→ **DATA LISTING**:
- Opening Delimiter -

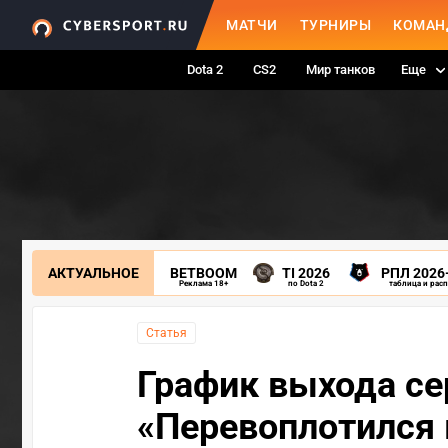
МАТЧИ
ТУРНИРЫ
КОМАН
Dota 2
CS2
Мир танков
Еще
АКТУАЛЬНОЕ
BETBOOM
TI 2026
РПЛ 2026
Реклама 18+
по Dota 2
таблица и рас
Статья
График выхода се
«Перевоплотился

- Closing Delimiter -

→ **TASK DETAILS**: From the line holding "Реклама 18+" through the final line of the data above, copy every line exactly as written. Include nothing else.

→ **EXERCISE SOLUTION**:
Реклама 18+
по Dota 2
таблица и рас
Статья
График выхода се
«Перевоплотился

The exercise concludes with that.